January 4, 2024 at 01:48AM
Mandiant, a Google Cloud subsidiary, had its Twitter account compromised for over six hours by an unknown attacker to promote a cryptocurrency scam. The account has been restored. The breach involved an impersonation of a crypto wallet service and scam posts about an airdrop. The details of the breach remain unclear.
Summary of Meeting Notes:
– The Twitter account of American cybersecurity firm Mandiant, now a subsidiary of Google Cloud, was compromised for over six hours by an unknown attacker to promote a cryptocurrency scam.
– At present, the account has been restored on the social media platform.

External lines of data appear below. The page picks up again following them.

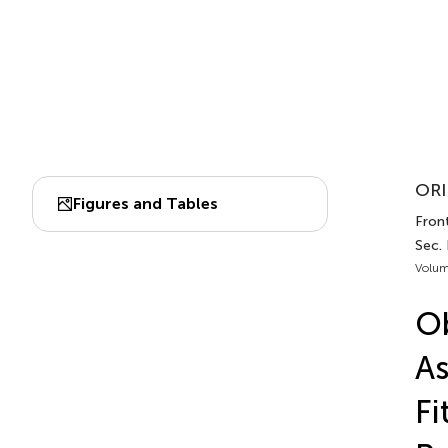
ORI
Figures and Tables
Front
Sec.
Volum
Ob
As
Fi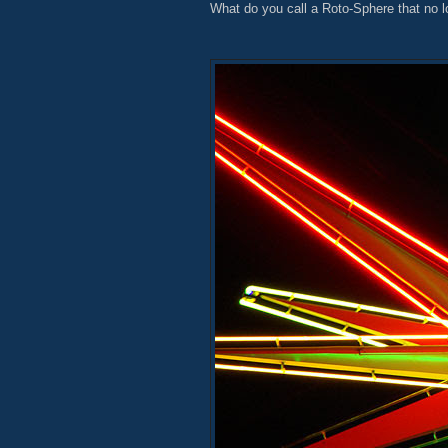
What do you call a Roto-Sphere that no l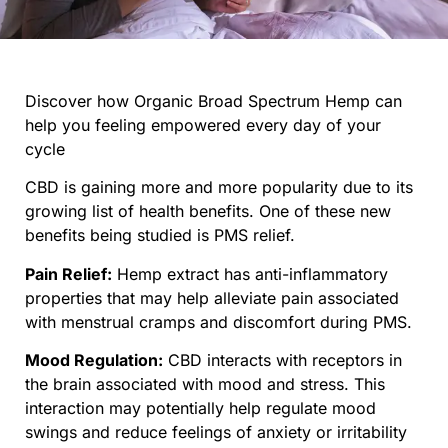
Discover how Organic Broad Spectrum Hemp can
help you feeling empowered every day of your
cycle
CBD is gaining more and more popularity due to its
growing list of health benefits. One of these new
benefits being studied is PMS relief.
Pain Relief:
Hemp extract has anti-inflammatory
properties that may help alleviate pain associated
with menstrual cramps and discomfort during PMS.
Mood Regulation:
CBD interacts with receptors in
the brain associated with mood and stress. This
interaction may potentially help regulate mood
swings and reduce feelings of anxiety or irritability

– The method of the account breach remains unclear, although reports indicate that the hacked account was initially renamed to impersonate the Phantom crypto wallet service.

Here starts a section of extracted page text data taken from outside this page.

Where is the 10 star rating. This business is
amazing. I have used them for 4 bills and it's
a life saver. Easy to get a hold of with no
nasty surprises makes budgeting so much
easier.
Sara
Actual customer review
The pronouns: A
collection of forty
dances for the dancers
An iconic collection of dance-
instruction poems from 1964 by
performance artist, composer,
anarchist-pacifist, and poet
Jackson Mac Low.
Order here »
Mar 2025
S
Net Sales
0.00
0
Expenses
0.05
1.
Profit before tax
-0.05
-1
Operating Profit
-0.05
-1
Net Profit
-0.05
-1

– The scam posts from the account promoted an airdrop scam, encouraging users to click on a fraudulent link to earn free tokens, with subsequent messages requesting Mandiant to “change password please” and “check bookmarks when you get account back.”

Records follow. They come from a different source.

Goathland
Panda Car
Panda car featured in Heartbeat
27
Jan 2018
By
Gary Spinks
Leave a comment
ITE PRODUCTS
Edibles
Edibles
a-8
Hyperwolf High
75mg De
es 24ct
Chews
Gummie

– Rachel Tobac, CEO of SocialProof Security, highlighted that the takeover of the Mandiant Twitter account could have occurred through various means, including potential compromises within Twitter support.
– The Hacker News has contacted Mandiant for further input, and an update will be provided upon receiving additional information.
Is there anything else you’d like to know or discuss further about these meeting notes?